Narial Purnima is an important festival for those who depend on sea for a living. Varun, the Sea God, is worshiped on this day and coconuts are thrown into the sea as offering to the Sea God. Hence it got the name Narial purnima or Coconut Full Moon.
Monsoon has withdrawn, skies are clear, tides are declining and the sea is calm. Yes; for the people living in coastal areas, it is the festival time. They celebrate the festival, offering coconuts to the Sea God and praying for his blessings.

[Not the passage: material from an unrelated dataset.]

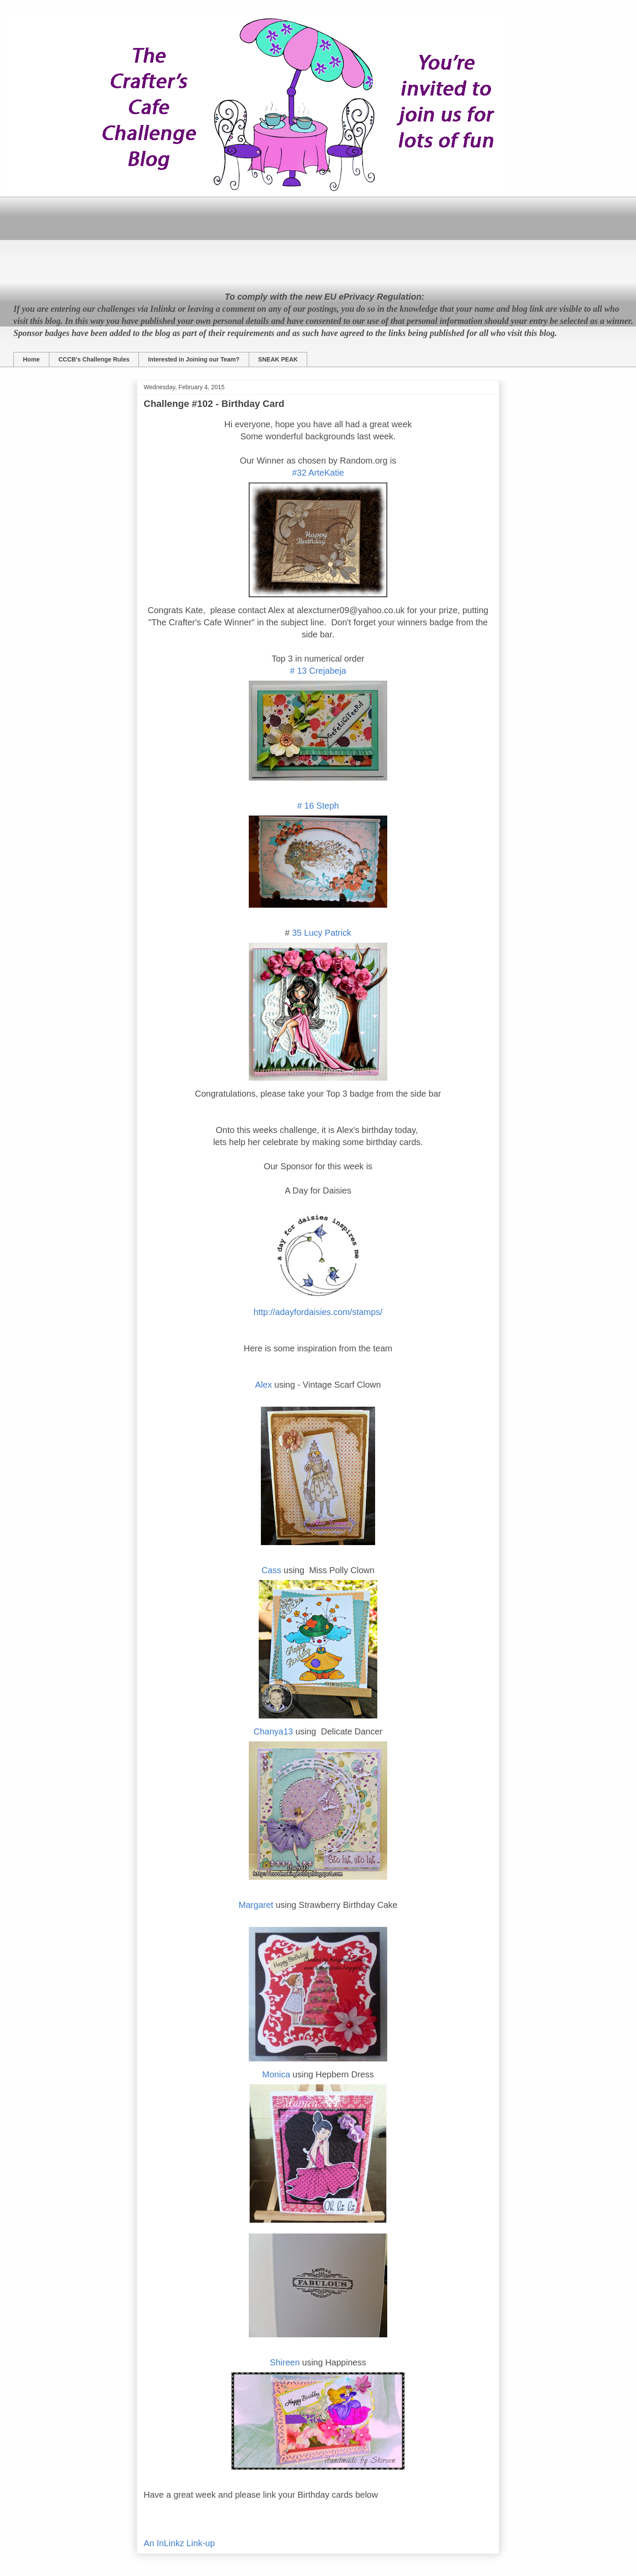  Describe the element at coordinates (273, 1731) in the screenshot. I see `Chanya13` at that location.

For the fishermen it is the beginning of the new fishing season. During the monsoon season, when the seas are violent, it is not safe for the fishermen to wade into the sea. Shravan Purnima is a sign of the withdrawal of Monsoon. To celebrate this auspicious occasion, the Fishermen paint and decorate their boats, and putting flags, they carry decorated coconuts to the sea. The whole community gathers together and they celebrate the occasion by singing and dancing. Finally, they worship Lord Varun, offering coconuts. They throw the decorated coconuts into the sea as offering and pray to the Sea God for plenty of fish.
Importance of Coconut:
It is believed that coconut represents Lord Shiva, because both of them have three eyes. Coconut has great significance during all religious occasions and it is usually considered as an auspicious offering to deities. Before beginning any new venture, or successful completion of some activities, usually a coconut is offered to God by breaking it in front of the deities. In a similar manner, coconut is considered to be the best offering for the Sea God.
Pieces of coconut are distributed to the people as ‘prasad’ and coconut rice is served as the main dish on this festival day.